CARSON CITY, Nev. — Walter Samaszko Jr. was a loner whose death went largely unnoticed. That all changed when a crew sent to clean out his house found a fortune stashed away in the garage of his modest ranch-style home.
“There was every kind of coin you could think of,” said Alan Glover, the Carson City clerk and the public administrator of the estate who borrowed a neighbor’s wheelbarrow to haul out the treasure.
City officials searched through records to find an heir: a substitute teacher in the San Francisco Bay Area who a judge declared Tuesday was Mr. Samaszko’s lone surviving first cousin.
The decision means Arlene Magdanz of San Rafael, Calif., is a millionaire. She didn’t attend the hearing and has not said anything publicly about her newfound fortune.

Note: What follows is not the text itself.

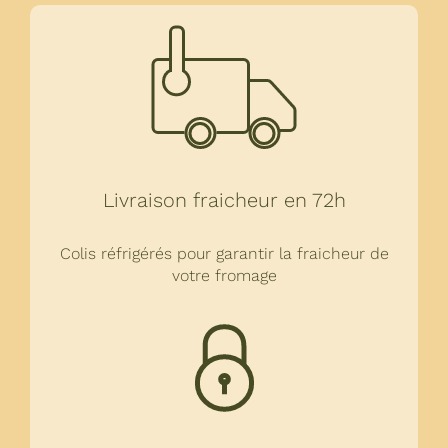
Livraison fraicheur en 72h
Colis réfrigérés pour garantir la fraicheur de
votre fromage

Officials were able to track her down using a funeral bulletin at Mr. Samaszko’s home that led to his father’s service in Chicago in the early 1960s, and then newspaper clippings that listed survivors.

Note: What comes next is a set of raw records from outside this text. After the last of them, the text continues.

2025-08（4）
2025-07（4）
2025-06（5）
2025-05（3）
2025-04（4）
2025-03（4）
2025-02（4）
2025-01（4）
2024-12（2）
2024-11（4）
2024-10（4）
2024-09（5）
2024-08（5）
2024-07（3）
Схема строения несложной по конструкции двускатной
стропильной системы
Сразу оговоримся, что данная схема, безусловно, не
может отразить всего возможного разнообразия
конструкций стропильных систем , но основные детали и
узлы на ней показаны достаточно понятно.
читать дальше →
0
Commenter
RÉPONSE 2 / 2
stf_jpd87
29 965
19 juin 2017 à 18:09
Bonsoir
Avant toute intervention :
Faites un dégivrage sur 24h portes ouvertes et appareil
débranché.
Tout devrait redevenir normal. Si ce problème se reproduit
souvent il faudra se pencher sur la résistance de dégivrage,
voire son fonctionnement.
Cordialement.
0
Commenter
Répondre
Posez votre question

When a lawyer told her that her 69-year-old cousin’s estate was valued in the millions, officials said, she was surprised, just like everyone else, including his neighbors on their quiet street.
No one seemed to know him at all, even though he lived in the house since the 1960s. His mother lived with him until her death in 1992. When he died, the house was generally well-kept.
Mr. Samaszko’s body was found in June after neighbors called authorities, though it was not clear what prompted them to do so. He had been dead of heart problems for at least a month, according to the coroner.
Officials don’t know what he did for a living. They also don’t know how he earned the money that was used to buy the gold.
His bank account stood at $1,200. He had a money market and mutual fund with a combined value of more than $165,000 when it was closed. His three-bedroom, 1,200-square-foot house was sold for $112,000.
“He was not a coin collector,” Mr. Glover said. “He was a gold investor.”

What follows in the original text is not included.